It takes a lot for Tshiring Lhamu Lama to set up in “Snow Leopard Sisters,” clinging to the side of a snow-covered mountain in the Nepalese region of Dolpo where she dusts off the side of a cliff with the hope of spotting a snow leopard and capturing it on camera to prove they still exist. The species has been under attack by local goat herders when they’re liable to kill off entire flocks at a time in an area that’s too poor to afford stronger protective measures, but Tshiring was raised to believe it’s “a guardian of the mountains,” perhaps held sacred by her ancestors for one reason, but could be considered now as only the start of an erosion of various indigenous wildlife where she grew up when there’s less than 100 left in existence.
However, what Tshring is really saving becomes the most fascinating part of Sonam Choekyi Lama, Ben Ayers and Andrew Lynch’s documentary where she fruitlessly spends her days hoping to find a snow leopard in her midst, but comes to see an opportunity to contribute to their survival by finding a local apprentice who could convince others that killing them off won’t make them any safer. That last point is debatable, particularly upon learning of what happened to Tenzin, the 17-year-old set to take up Tshring on her offer when it means some extra income for her mother and herself to survive on. Yet the two make for a compelling pair when Tshring has both convince her new protege they have a cause worth fighting for and be disabused of some of her own tunnel vision when it comes to the culture she was raised in. The film itself can come across oversimplified at times when it’s a bit too determined in its own focus to deliver a satisfying female empowerment and conservation tale for all ages, but Lama, Ayers and Lynch are indeed around to capture something special as they track Tshring and Tenzin over two weeks as they try to lay eyes on a snow leopard in the Himalayas.
For instance, Tenzin’s decision to become Tshiring’s apprentice probably wasn’t an easy one when the snow leopard hasn’t threatened the young woman with its claws, but the creature has nonetheless cut deep when one came and picked off her family’s entire flock of 45 sheep. Coupled with the untimely and seemingly unrelated death of her sister, Tenzin’s father is said to have experienced a form of madness, ending up in prison where he continues to dictate his family’s fate since women aren’t respected as authorities in the area and with no other man around the house, Tenzin is expected to marry well before she wants to. Although the opportunity to become Tshiring’s apprentice is a fortuitous one not only in a financial sense, it also proves to be a formative one when Tshiring is an independent woman herself, unintimidated by men and free to make her own decisions as she carries around a small son of her own in the mountains.

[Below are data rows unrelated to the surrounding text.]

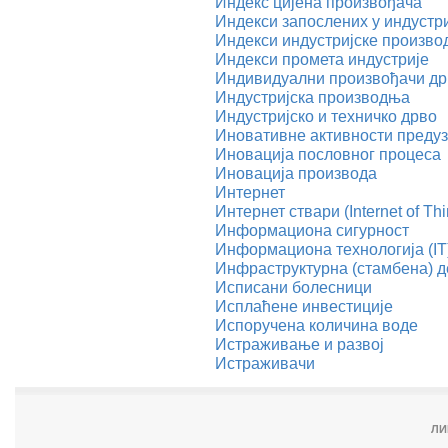
Индекс цијена произвођача
Индекси запослених у индустр
Индекси индустријске произв
Индекси промета индустрије
Индивидуални произвођачи др
Индустријска производња
Индустријско и техничко дрво
Иновативне активности преду
Иновација пословног процеса
Иновација производа
Интернет
Интернет ствари (Internet of Thi
Информациона сигурност
Информациона технологија (IT
Инфраструктурна (стамбена) д
Исписани болесници
Исплаћене инвестиције
Испоручена количина воде
Истраживање и развој
Истраживачи
ЛИ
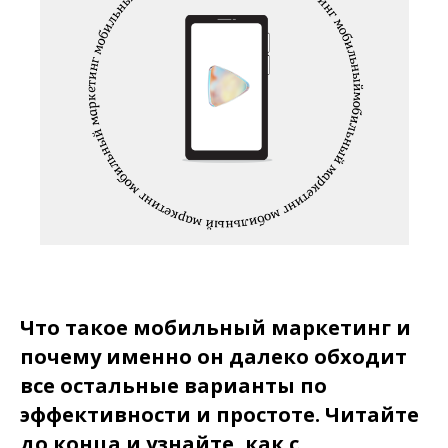
Что такое мобильный маркетинг и
почему именно он далеко обходит
все остальные варианты по
эффективности и простоте. Читайте
до конца и узнайте, как с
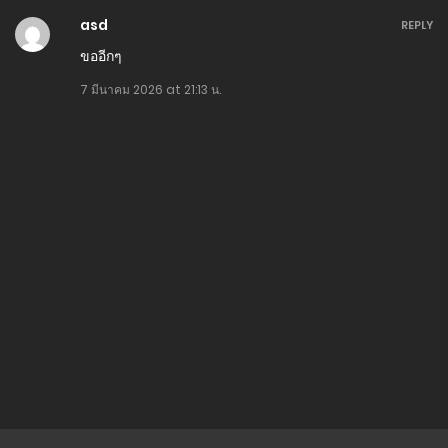
ตอนที่ 117
asd
REPLY
4 พฤษภาคม 2024
ขออีกๆ
ตอนที่ 116
7 มีนาคม 2026 at 21:13 น.
10 มีนาคม 2024
ตอนที่ 115
25 มกราคม 2024
ตอนที่ 114
6 มกราคม 2024
ตอนที่ 113
30 พฤศจิกายน 2023
ตอนที่ 112
6 พฤศจิกายน 2023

“Snow Leopard Sisters” covers quite a bit of ground both geographically and otherwise when Tshiring and Tenzin follow a trail along Tsakang, visiting shepherds and monasteries where people hold conflicting views of the animal – a monk goes so far as to say the snow leopard “only has bad in its heart” and makes a reasonable point that Tshiring’s concerns may be misplaced when fixating on the creature’s scarcity rather than the threat it poses. The film invites a broader consideration of the evolving values of Nepalese society when Tshiring herself has relocated to the urban Kathmandu to work for the National Park Service, with her study of snow leopards conducted on the side when such a rural issue doesn’t appear to register much as a pressing issue, and when villages remain self-governed and largely unchanged from generations past, Tenzin contends with actively working against her self-interest at times for reasons she can’t understand except that it’s the way it’s been done for centuries.
The panoramic scenes of Tshiring and Tenzin stomping around the Himalayas are naturally beautiful, but the effect that the two have on one another becomes equally so when they may share the same culture yet show each other a side that they don’t have easy access to. They may be frustrated in their efforts to catch a glimpse of something rare for all the time they spend, but “Snow Leopard Sisters” is far more generous on that front.
“Snow Leopard Sisters” does not yet have U.S. distribution.